IDIOT OF THE MONTH: A March to the bottom
Boston sports radio takes its long-overdue seat atop our rankings
Honorable Mention: Olivia Dunne
Olivia Dunne is set up such that she can do basically nothing for the rest of her time at LSU and graduate with millions of dollars in the bank. Why would she accept a sponsorship from a company that sells AI-generated homework help and risk pissing off her school? Not her brightest moment.
Honorable Mention: Everyone who filled out a bracket
Bet you didn’t have Southwestern Boonie State getting to the Sweet 16. Just pick names out of a hat next time.

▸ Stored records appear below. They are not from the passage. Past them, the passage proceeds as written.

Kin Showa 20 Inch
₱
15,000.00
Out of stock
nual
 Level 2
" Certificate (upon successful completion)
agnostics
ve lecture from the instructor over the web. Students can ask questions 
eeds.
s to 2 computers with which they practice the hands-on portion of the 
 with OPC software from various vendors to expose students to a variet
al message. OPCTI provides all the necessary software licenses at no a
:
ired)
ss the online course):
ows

Honorable Mention: World Baseball Classic naysayers
It fucking ruled. Yes, it sucks that Edwin Diaz got hurt. But the WBC fucking ruled.

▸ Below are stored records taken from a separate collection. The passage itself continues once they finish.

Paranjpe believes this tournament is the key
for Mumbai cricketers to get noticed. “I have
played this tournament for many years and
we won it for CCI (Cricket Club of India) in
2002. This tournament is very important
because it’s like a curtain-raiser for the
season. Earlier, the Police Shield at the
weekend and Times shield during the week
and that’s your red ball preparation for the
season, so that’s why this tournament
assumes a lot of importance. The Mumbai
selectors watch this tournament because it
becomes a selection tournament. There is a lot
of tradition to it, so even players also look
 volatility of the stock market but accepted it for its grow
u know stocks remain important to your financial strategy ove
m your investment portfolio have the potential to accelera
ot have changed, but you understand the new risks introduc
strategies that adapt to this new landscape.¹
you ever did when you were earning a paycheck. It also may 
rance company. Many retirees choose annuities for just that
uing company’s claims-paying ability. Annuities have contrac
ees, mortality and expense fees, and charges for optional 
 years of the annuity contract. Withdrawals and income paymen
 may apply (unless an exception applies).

Honorable Mention: Aaron Brooks
Look, you wouldn’t be the first guy to win a championship, get on a microphone, and thank Jesus. That’s fine, even if your coach realistically did more to get you there than the big guy upstairs. But Aaron Brooks took it a step further, springboarding from “Jesus is No. 1!” straight to “Islam is bad!” without missing a beat. This was not a great time to get into some crude theological debate.
Honorable Mention: Mark Adams
DON’T QUOTE BIBLE VERSES ABOUT SLAVERY TO YOUR PLAYERS, YOU IDIOT!
NOW YOU ARE OUT OF A JOB AND YOU DESERVE IT!
5. Man With Stupid Hat
If you’ve gotten this far, then you already know whom this is about. While we understand this person deserves to be on this list, we’re going to go about it in a different way and not say their name, since doing what they did to get on this list is their schtick for relevancy.
If you ignore a crying spoiled brat long enough, they will eventually shut up. So, please, ignore him and stop retweeting him.
His crime? The usual. Saying something dumb, racist, misogynist, or all three.
“Raise your hand if you knew ’Nip’ was an ethnic slur? I did not. Tell me how Mina Kimes’ life was impacted by this? Other than nailing herself to a cross, I don’t see the damage. She will dance to rap music calling black people N-words repeatedly without uttering a complaint.”
“Nailing myself to a cross?” ESPN’s Mina Kimes wrote in a quote tweet. “I made one joke and went back to work…because unlike you, I still talk about sports for a living. Have a great day.”
The response was perfect, as Kimes’ handling of this entire situation has been.
But unless you’re his next target, please, we beg of you: Ignore him.
4. Ja Morant
As far as epic nights with lasting consequences go, it feels like Ja Morant — and the staff at Shotgun Willies — got their money’s worth. The budding NBA superstar spent a large portion of March seeking a better way to relieve stress after he took to Instagram Live from the Denver gentleman’s club to show off his rapping acumen and a handgun.
The Grizzlies were almost as quick to react as the internet and sat him down for an indefinite period of time. The strip club incident — that was gradually leaked online after the initial IG Live story — looked like a helluva time, and had it not punctuated a week of Morant being in the news cycle for all the wrong reasons, Ja might have been able to skate.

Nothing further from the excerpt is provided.